Map categories reflect early patterns of parks acquisition and development.
When John Charles Olmsted first arrived in Seattle in the spring of 1903, there were a few city parks and several privately-owned parks already established. It was a common practice at the time for speculators to buy up property for community development at the end of a streetcar line, and as part of that development, they would set aside a recreational area along a lakeshore or other scenic spot as a way to draw would-be residents to the neighborhood. Olmsted recommended that many of these “streetcar destination” parks be acquired by the city. These pre-existing recreational sites, both private and public, are indicated as “pre-1903” on the map, except for those parks that were later designed by the Olmsted Brothers firm.
Between 1903 and 1909
The year of the Alaska-Yukon-Pacific Exposition, there was a huge push by the city of Seattle to acquire and develop many of the parks and boulevards recommended in the Olmsted Brothers 1903 report. A major incentive for this was the upcoming Expo and the many thousands of visitors anticipated to arrive that year. For that, a series of boulevards and adjacent parks were created as an approach to the fairgrounds at the UW campus. The Olmsted Brothers firm was deeply involved in the design of many of these parks and drives, as well as the redesign of some of the earlier parks.
From 1909 to 1913
The city continued to acquire and develop parks according to Olmsted’s recommendations. By this time, John Charles had produced an additional report, in 1908, that would expand the parks and boulevards system into newly annexed areas, including West Seattle, South Seattle and Ballard. The Olmsted Brothers provided design drawings for some of the parks developed during this period, and they also provided input on parcels designed by city staff and others. At the city’s request, Olmsted produced one more set of recommendations in 1910, this time focusing on playfield and playground locations throughout the city.

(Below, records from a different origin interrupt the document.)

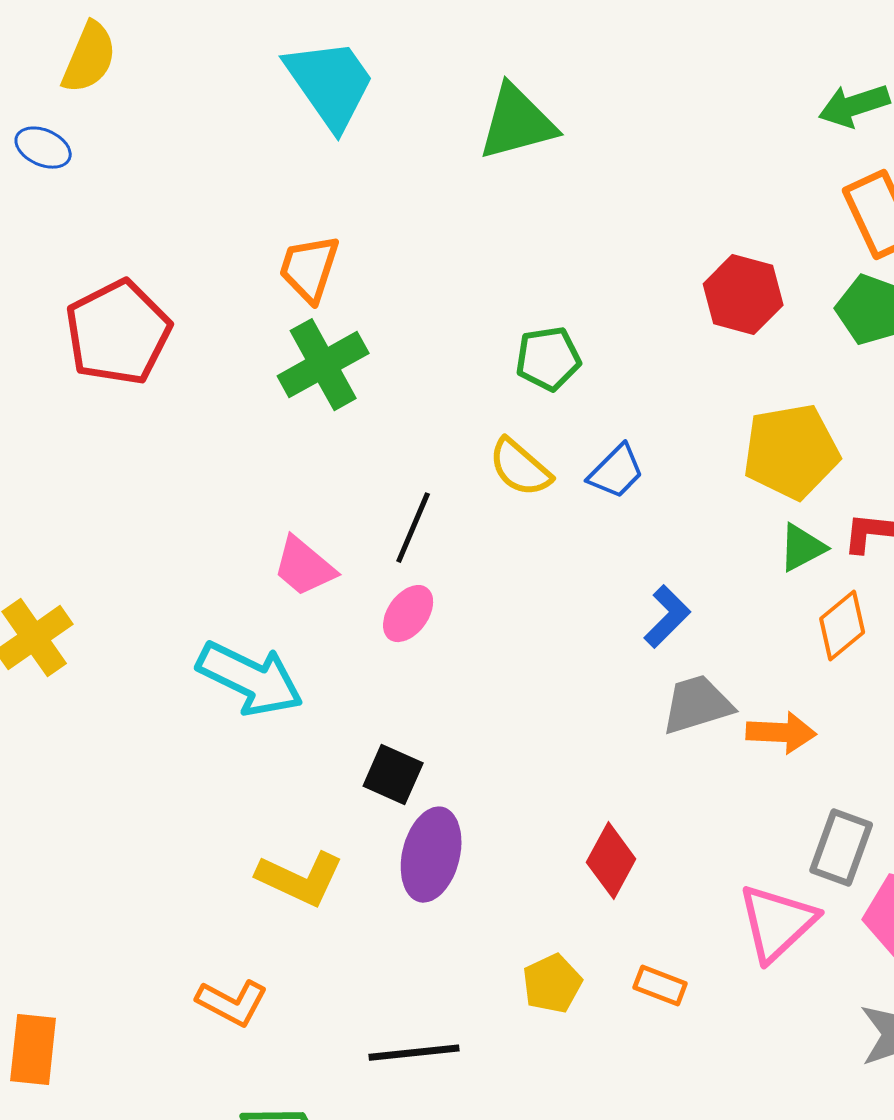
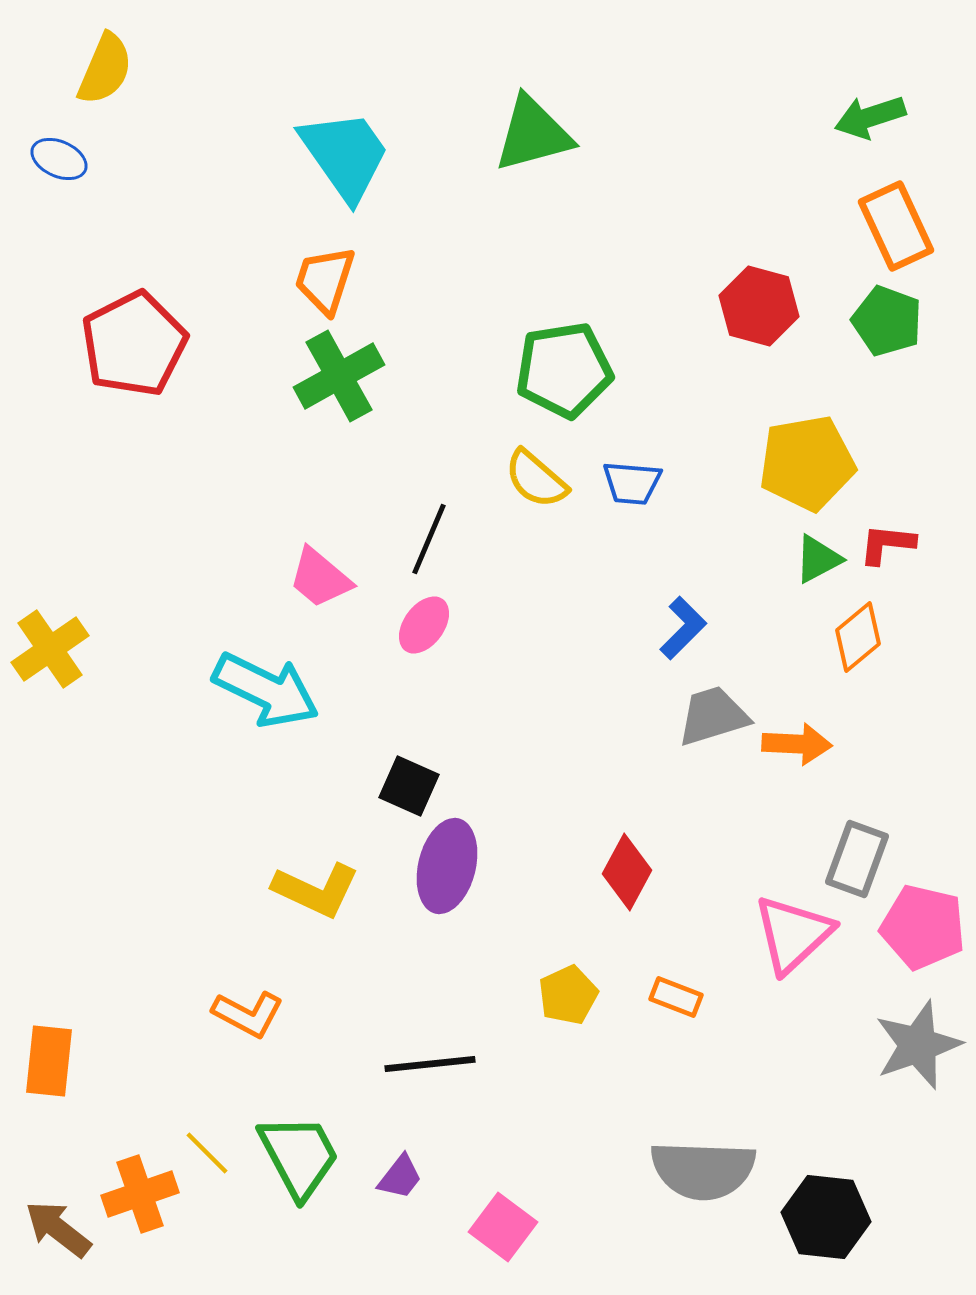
cyan trapezoid: (330, 84) -> (345, 155), moved
green pentagon: (548, 359) -> (564, 370), size x1.5
blue trapezoid: (616, 472) -> (632, 483), turned 50

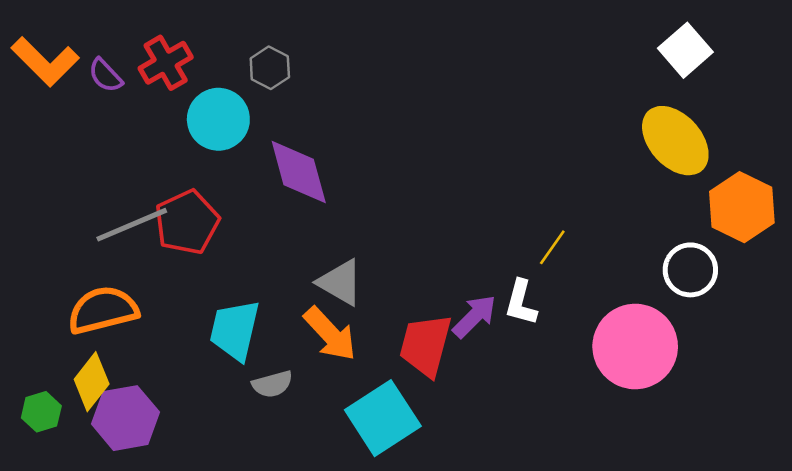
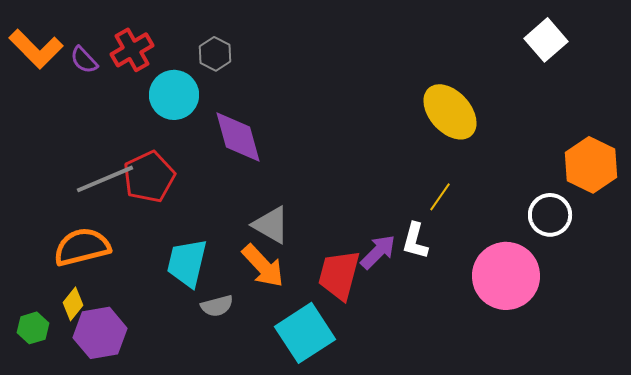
yellow ellipse: (675, 141) -> (450, 112), moved
yellow diamond: (92, 382) -> (73, 304), size x0.7

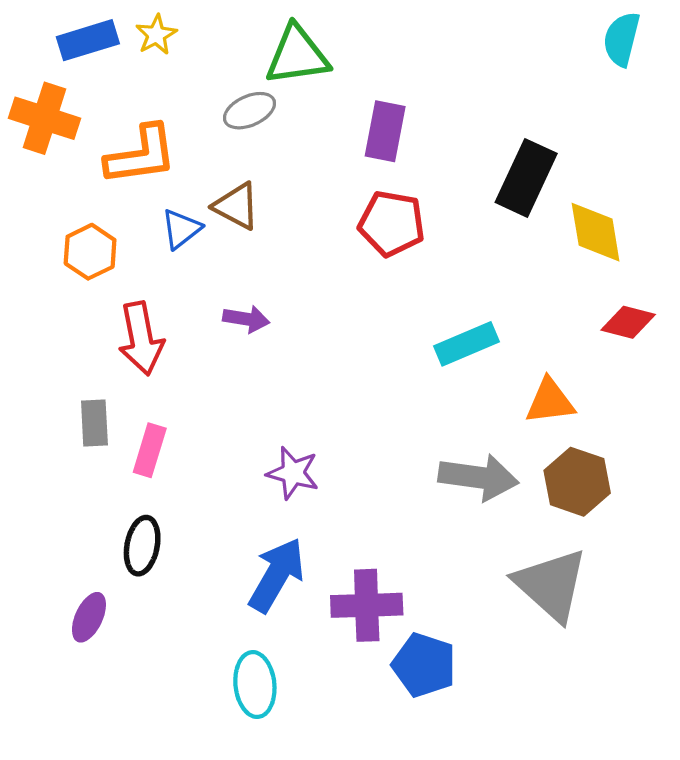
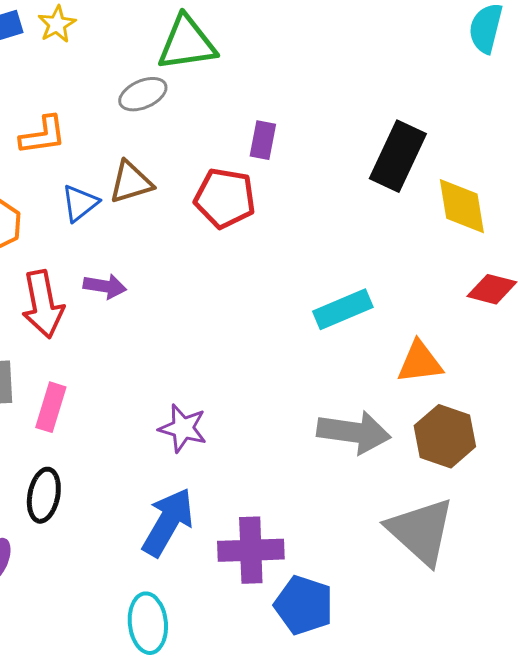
purple rectangle: (385, 131) -> (263, 140), moved, size x0.7
orange L-shape: (141, 155) -> (43, 135), size x0.7
brown triangle: (236, 206) -> (131, 182), turned -45
red pentagon: (392, 223) -> (225, 198), moved
purple arrow: (246, 319) -> (105, 286), moved

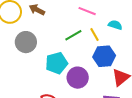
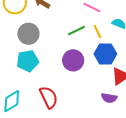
cyan pentagon: (57, 63) -> (28, 61), moved
purple circle: (78, 78) -> (73, 60), moved

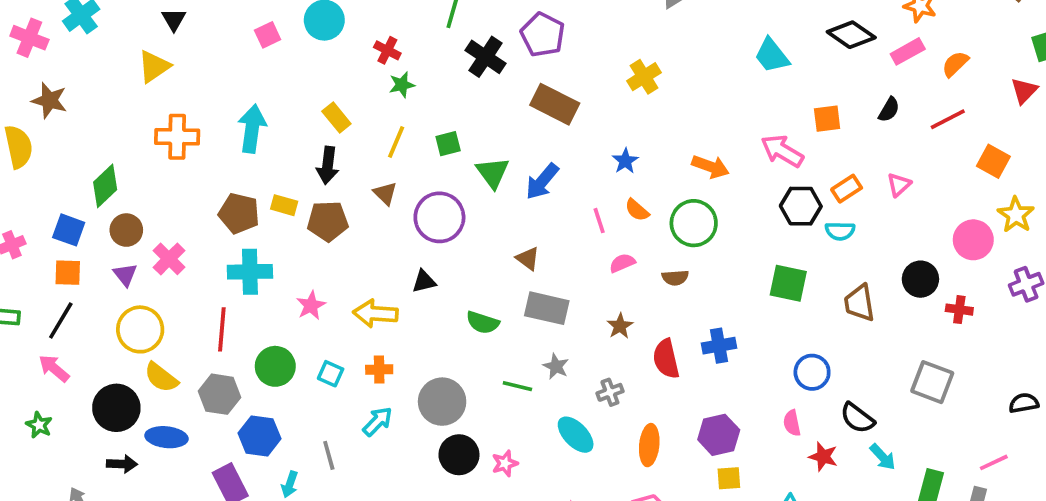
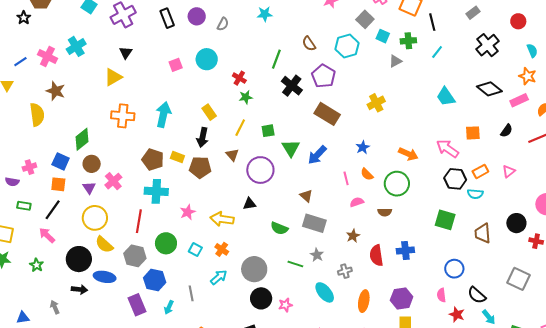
orange cross: (379, 370) -> (222, 249), turned 32

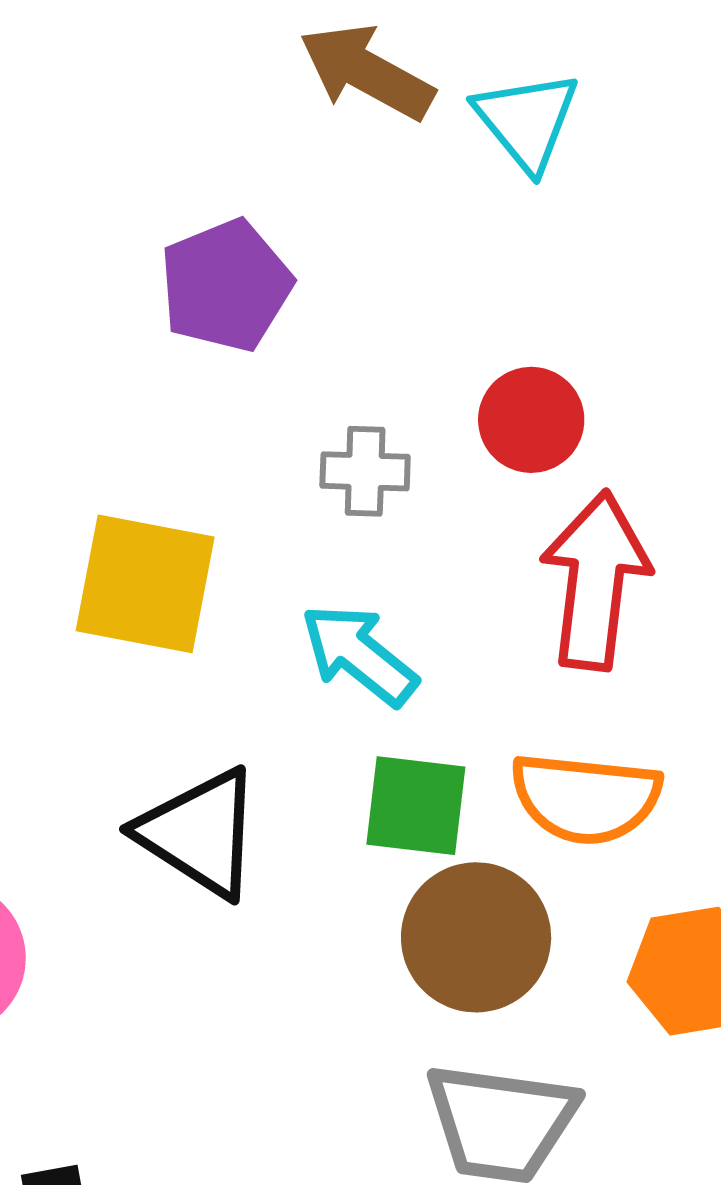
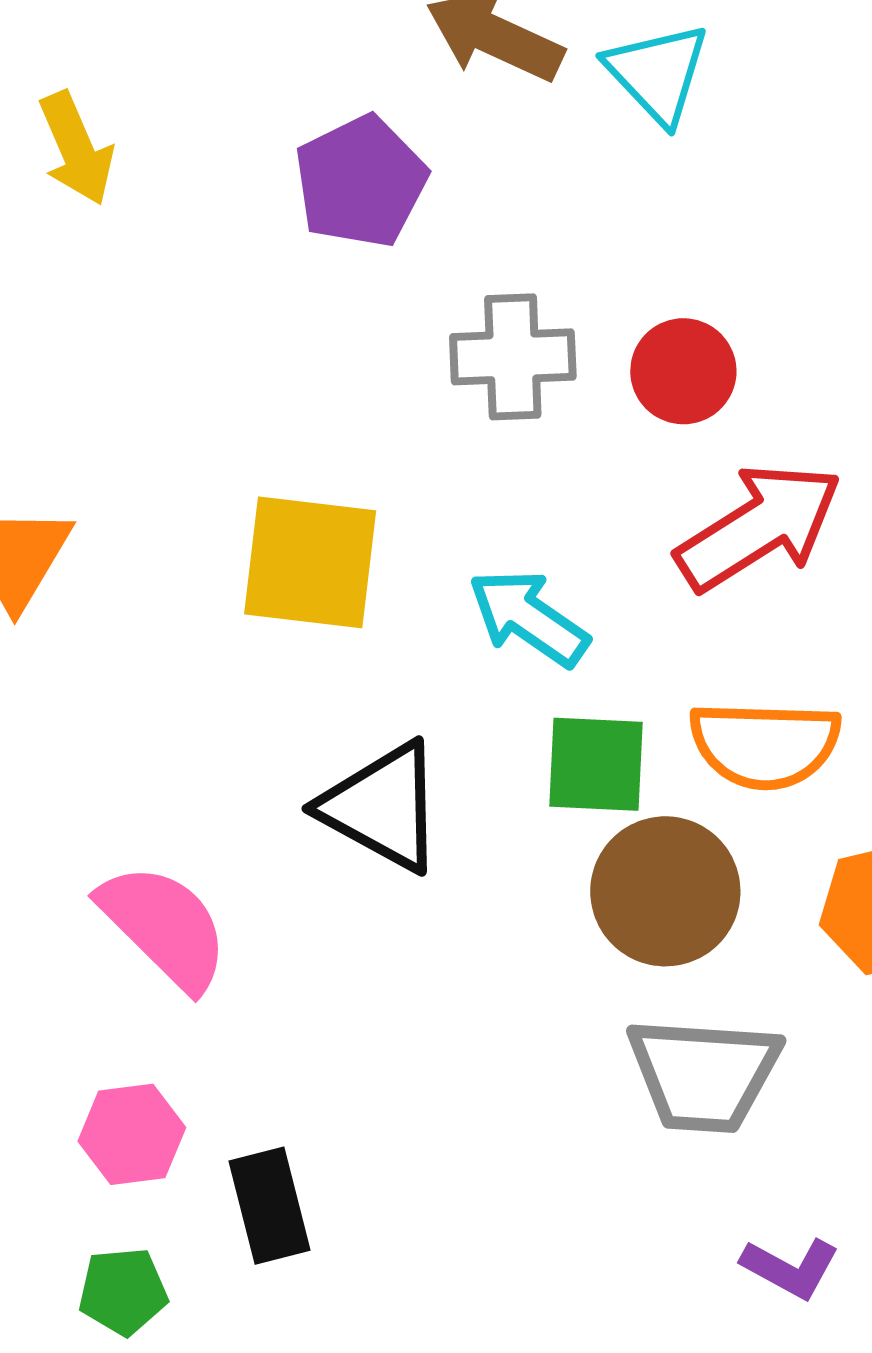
purple pentagon: (226, 286) -> (361, 182), moved
gray cross: (365, 471) -> (513, 357), moved, size x1.4
red arrow: (595, 581) -> (759, 527), turned 55

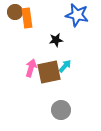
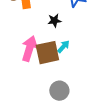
pink arrow: (31, 68) -> (29, 49), size x1.4

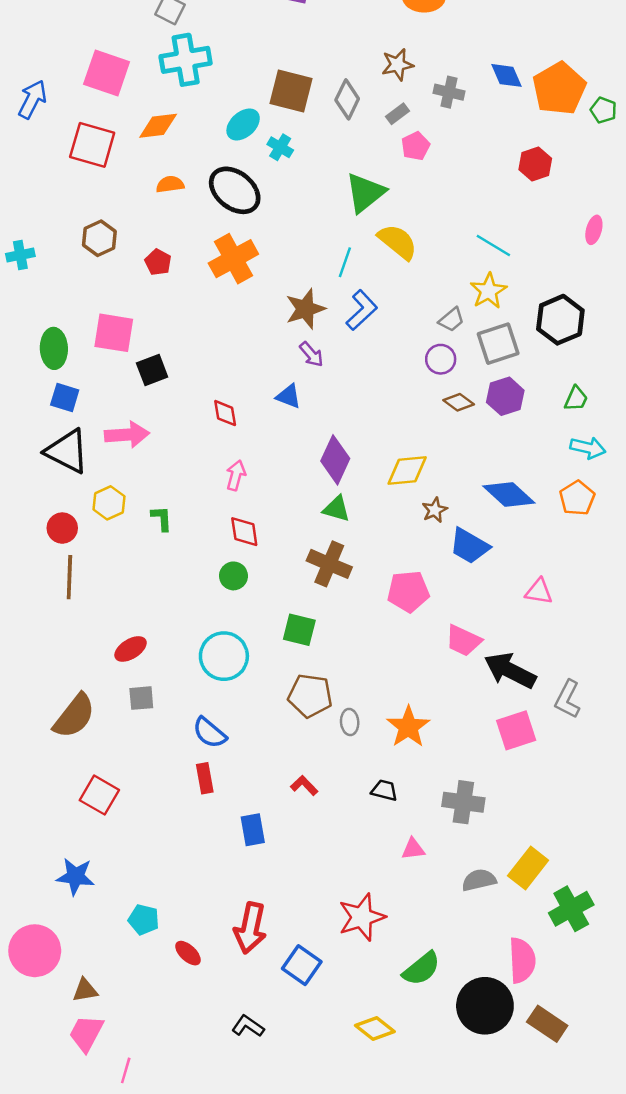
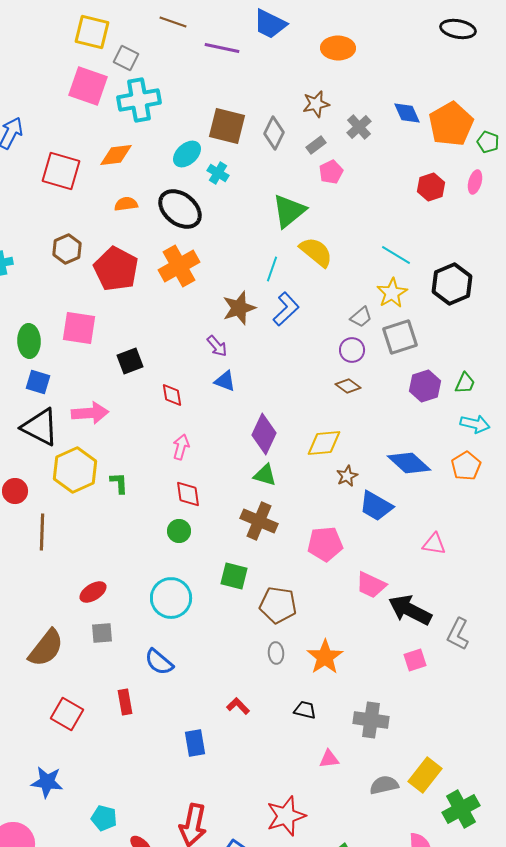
pink square: (107, 73) -> (88, 86), moved
gray cross: (449, 92) -> (359, 127), turned 35
pink ellipse: (594, 230) -> (475, 182), moved
red pentagon: (158, 262) -> (116, 269), size x2.0
black hexagon: (560, 320) -> (452, 284), moved
purple arrow: (311, 354) -> (217, 346), moved
black square: (152, 370) -> (130, 361), moved
purple hexagon: (505, 396) -> (425, 386), moved
brown diamond: (459, 402) -> (348, 386), moved
yellow hexagon: (109, 503) -> (75, 470), size x1.6
red circle: (62, 528) -> (15, 491), moved
brown pentagon: (310, 696) -> (278, 605), moved
pink square: (516, 730) -> (415, 660), size x0.7
red rectangle: (205, 778) -> (125, 702), moved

With the economy slowing down, new parks development drew to a temporary standstill as well. The Olmsted Brothers firm designed only one more Seattle park after this time – the Washington Park Arboretum in the 1930’s, several years after John Charles’ death. But as the city and the Parks Department has grown over the decades, newer parks have continued to be added to the system, many of them in locations and designed for uses similar to what Olmsted had recommended many years earlier. These parks show up on the map as “1913-present.”
We have added one further category – those parks and boulevards that have never been built – as a record of Olmsted’s vision for these areas of the city and for the city as a whole. These are the “unrealized” properties shown on the map.